Page-level text extractions
○ ○ ○ ○ ○
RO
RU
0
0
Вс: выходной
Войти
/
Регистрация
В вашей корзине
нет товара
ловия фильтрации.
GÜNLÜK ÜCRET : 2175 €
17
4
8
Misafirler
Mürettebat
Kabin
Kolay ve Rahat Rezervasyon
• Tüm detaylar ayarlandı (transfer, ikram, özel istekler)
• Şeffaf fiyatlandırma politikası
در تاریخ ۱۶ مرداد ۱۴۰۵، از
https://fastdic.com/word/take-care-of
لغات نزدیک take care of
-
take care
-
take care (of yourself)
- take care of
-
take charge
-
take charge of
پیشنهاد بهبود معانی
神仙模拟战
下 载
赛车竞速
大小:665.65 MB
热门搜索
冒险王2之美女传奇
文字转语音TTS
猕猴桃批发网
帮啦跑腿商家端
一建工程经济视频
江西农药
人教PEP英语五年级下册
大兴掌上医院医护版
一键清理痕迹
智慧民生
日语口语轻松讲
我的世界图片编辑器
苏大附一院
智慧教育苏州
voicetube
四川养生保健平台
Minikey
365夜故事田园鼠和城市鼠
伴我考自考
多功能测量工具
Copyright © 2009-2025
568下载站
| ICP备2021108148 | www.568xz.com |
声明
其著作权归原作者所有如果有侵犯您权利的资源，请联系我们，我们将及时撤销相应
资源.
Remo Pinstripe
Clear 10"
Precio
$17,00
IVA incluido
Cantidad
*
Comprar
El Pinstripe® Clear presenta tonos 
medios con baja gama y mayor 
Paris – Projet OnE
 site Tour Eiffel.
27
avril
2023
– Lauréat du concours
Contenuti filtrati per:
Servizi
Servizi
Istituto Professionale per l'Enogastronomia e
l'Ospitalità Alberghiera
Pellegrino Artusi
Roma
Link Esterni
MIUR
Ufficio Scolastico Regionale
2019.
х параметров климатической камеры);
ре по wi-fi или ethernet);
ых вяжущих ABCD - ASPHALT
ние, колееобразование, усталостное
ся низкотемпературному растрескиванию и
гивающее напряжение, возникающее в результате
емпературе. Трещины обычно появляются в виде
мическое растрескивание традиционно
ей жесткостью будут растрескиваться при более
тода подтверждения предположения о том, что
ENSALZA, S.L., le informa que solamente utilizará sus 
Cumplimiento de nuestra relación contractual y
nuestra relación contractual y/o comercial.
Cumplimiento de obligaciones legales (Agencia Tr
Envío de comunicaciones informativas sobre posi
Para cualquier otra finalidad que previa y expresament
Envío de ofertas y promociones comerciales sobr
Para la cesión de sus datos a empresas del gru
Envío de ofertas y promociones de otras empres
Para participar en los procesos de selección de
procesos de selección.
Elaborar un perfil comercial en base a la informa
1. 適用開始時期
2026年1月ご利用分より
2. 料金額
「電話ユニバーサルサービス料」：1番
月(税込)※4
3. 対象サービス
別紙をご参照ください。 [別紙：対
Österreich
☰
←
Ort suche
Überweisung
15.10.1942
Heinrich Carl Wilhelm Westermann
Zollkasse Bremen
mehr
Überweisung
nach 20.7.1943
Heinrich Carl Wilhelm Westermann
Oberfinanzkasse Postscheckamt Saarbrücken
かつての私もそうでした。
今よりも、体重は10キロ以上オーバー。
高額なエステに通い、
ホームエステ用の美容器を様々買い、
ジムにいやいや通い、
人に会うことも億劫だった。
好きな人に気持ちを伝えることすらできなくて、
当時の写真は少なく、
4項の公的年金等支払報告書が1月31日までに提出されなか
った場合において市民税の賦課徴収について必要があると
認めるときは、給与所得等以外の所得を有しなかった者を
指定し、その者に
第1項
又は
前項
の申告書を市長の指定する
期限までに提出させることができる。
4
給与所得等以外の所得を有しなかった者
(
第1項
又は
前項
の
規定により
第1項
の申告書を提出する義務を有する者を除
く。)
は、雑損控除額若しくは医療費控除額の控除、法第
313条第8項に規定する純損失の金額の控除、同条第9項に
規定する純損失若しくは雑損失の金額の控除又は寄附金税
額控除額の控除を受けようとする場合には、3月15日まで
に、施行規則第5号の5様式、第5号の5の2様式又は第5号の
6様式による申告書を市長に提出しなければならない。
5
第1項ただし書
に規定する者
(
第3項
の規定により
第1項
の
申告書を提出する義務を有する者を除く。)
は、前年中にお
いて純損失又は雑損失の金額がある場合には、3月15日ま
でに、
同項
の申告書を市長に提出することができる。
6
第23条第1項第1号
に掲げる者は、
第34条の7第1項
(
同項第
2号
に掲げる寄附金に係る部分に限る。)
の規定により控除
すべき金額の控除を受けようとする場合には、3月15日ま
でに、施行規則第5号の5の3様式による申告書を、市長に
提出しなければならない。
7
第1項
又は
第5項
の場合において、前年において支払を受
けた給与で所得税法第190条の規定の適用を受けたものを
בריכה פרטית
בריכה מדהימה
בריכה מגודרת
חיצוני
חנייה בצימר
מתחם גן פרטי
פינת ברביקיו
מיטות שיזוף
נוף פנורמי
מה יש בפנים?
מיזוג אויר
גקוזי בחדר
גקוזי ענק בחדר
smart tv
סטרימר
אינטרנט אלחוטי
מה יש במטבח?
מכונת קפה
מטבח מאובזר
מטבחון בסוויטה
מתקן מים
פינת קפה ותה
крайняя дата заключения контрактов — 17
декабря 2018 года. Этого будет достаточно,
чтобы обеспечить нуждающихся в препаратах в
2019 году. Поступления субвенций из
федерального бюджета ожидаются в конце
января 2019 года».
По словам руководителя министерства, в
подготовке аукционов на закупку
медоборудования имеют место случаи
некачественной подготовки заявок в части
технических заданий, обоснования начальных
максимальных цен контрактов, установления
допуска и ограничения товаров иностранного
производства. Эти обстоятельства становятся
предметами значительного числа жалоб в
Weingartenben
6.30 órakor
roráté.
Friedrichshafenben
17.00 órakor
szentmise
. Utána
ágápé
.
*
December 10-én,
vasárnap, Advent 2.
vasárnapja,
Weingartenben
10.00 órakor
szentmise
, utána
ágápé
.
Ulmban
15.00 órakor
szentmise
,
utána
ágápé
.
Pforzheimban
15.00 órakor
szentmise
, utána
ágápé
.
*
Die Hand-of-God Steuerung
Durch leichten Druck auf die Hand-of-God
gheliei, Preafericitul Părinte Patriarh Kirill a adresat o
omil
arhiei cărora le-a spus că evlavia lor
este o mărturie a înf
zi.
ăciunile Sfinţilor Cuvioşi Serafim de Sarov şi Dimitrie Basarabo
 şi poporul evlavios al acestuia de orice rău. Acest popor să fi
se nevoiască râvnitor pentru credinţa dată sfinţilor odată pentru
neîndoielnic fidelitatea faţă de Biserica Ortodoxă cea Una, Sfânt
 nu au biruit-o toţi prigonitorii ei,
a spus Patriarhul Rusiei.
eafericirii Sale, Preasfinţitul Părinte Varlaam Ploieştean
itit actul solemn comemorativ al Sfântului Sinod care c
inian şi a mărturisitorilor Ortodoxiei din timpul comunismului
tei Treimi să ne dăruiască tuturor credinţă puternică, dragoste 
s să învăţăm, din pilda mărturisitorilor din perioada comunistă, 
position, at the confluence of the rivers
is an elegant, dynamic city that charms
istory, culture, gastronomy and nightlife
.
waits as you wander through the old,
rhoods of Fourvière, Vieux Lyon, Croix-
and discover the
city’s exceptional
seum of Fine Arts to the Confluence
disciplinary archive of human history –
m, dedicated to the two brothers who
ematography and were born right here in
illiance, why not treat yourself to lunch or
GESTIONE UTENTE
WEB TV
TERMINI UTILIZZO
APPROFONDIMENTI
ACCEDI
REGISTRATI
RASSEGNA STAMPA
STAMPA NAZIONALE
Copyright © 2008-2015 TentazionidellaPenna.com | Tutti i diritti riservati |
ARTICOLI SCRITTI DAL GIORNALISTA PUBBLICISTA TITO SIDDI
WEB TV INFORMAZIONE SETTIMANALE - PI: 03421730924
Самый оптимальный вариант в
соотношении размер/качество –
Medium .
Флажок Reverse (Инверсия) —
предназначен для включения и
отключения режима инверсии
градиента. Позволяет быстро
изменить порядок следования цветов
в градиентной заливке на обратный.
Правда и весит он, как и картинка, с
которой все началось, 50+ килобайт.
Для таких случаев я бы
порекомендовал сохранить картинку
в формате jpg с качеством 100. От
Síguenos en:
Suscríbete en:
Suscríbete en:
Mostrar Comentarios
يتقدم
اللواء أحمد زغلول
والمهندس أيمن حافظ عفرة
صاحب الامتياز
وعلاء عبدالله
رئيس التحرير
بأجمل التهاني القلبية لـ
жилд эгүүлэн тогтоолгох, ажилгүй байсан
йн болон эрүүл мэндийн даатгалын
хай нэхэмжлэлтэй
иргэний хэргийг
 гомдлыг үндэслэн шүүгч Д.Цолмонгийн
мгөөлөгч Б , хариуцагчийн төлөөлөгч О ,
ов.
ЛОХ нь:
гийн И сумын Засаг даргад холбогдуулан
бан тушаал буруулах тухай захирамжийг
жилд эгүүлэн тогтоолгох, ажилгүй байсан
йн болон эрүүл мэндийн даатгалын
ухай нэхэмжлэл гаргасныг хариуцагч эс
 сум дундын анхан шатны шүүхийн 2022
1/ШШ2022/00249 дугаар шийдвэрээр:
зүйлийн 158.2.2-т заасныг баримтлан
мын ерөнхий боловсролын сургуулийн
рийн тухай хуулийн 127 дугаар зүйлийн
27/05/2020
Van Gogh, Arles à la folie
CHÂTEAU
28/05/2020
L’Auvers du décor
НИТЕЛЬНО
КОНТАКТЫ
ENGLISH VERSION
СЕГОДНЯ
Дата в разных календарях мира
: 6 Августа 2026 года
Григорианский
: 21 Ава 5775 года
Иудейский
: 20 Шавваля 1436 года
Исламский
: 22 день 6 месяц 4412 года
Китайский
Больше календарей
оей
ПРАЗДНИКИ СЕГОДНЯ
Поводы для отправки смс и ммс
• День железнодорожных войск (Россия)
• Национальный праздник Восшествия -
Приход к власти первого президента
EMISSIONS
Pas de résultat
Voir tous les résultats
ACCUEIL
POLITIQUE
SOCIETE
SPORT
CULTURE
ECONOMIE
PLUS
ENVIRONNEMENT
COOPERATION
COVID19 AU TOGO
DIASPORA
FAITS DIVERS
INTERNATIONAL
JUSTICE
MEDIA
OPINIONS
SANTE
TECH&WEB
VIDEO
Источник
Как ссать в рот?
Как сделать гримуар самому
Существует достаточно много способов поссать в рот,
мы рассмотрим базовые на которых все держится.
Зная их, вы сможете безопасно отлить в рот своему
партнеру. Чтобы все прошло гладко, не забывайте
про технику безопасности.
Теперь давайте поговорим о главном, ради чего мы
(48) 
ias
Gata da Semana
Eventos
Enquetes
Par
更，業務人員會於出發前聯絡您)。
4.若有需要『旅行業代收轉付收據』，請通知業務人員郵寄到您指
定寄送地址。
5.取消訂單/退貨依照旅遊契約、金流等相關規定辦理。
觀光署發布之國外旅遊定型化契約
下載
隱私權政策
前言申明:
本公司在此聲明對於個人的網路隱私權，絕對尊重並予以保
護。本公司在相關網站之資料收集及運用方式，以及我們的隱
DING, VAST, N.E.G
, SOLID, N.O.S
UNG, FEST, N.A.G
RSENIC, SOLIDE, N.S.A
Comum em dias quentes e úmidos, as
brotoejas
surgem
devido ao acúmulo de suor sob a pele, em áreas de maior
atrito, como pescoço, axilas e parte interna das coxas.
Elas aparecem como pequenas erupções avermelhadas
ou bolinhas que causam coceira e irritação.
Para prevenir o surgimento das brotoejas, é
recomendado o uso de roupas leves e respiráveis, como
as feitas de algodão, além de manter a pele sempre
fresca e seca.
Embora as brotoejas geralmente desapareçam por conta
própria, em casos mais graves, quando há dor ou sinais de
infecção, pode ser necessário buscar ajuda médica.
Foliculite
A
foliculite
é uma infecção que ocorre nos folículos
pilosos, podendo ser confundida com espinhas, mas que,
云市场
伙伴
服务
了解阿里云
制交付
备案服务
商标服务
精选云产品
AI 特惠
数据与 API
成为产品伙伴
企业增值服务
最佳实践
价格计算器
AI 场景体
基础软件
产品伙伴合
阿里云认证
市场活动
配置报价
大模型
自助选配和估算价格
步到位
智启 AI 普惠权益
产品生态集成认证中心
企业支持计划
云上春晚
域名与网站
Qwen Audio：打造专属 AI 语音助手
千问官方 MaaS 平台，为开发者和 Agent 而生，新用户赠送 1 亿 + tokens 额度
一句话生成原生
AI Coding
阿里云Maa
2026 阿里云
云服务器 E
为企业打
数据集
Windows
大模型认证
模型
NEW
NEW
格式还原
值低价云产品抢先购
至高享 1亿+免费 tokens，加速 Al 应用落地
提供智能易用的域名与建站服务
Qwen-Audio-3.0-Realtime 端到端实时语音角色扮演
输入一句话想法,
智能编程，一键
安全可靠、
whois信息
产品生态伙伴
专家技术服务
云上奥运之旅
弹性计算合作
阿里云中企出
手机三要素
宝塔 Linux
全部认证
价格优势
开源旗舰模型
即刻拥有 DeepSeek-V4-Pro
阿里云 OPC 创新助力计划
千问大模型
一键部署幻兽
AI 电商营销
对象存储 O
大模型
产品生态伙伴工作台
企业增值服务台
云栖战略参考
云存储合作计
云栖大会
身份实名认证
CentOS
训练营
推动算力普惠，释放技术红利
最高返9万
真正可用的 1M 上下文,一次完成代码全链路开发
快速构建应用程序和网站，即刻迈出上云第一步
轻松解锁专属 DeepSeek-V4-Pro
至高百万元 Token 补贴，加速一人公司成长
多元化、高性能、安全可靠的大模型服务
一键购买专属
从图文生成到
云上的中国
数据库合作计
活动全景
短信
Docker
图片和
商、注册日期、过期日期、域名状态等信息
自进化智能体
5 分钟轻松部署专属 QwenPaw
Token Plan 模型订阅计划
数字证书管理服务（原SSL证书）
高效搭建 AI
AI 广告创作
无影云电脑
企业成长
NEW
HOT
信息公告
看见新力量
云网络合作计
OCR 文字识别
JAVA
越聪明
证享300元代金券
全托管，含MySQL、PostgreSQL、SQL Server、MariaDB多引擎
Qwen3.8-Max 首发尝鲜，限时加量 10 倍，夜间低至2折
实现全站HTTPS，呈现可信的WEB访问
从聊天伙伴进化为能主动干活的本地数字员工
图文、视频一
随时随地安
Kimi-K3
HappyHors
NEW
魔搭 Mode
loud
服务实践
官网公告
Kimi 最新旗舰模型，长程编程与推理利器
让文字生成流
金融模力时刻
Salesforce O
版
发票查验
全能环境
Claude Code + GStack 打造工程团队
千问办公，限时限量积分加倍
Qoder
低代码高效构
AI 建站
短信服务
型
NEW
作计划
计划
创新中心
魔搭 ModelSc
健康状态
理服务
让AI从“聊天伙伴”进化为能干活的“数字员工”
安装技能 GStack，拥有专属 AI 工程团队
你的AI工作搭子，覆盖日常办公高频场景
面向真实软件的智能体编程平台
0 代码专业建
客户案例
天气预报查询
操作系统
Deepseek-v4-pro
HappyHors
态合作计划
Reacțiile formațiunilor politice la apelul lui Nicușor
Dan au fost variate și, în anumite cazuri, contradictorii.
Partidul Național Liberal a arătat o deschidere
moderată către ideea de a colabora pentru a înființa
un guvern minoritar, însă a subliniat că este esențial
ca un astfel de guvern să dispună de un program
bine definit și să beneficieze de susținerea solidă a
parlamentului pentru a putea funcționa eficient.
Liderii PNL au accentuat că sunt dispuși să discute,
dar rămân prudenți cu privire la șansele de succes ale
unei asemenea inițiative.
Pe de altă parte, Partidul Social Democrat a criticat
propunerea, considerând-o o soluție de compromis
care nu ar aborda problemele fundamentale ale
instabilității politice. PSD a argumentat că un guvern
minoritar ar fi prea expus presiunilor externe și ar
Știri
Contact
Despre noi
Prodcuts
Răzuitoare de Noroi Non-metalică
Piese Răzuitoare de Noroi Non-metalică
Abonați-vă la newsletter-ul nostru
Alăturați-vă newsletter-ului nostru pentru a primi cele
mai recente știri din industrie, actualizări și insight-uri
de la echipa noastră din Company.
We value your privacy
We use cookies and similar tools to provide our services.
○ ○ ○ ○ ○
■ WHAT THIS TASK INVOLVES:
When a line in the data holds the word "spus", show that line.

■ EXERCISE ANSWER:
arhiei cărora le-a spus că evlavia lor
a spus Patriarhul Rusiei.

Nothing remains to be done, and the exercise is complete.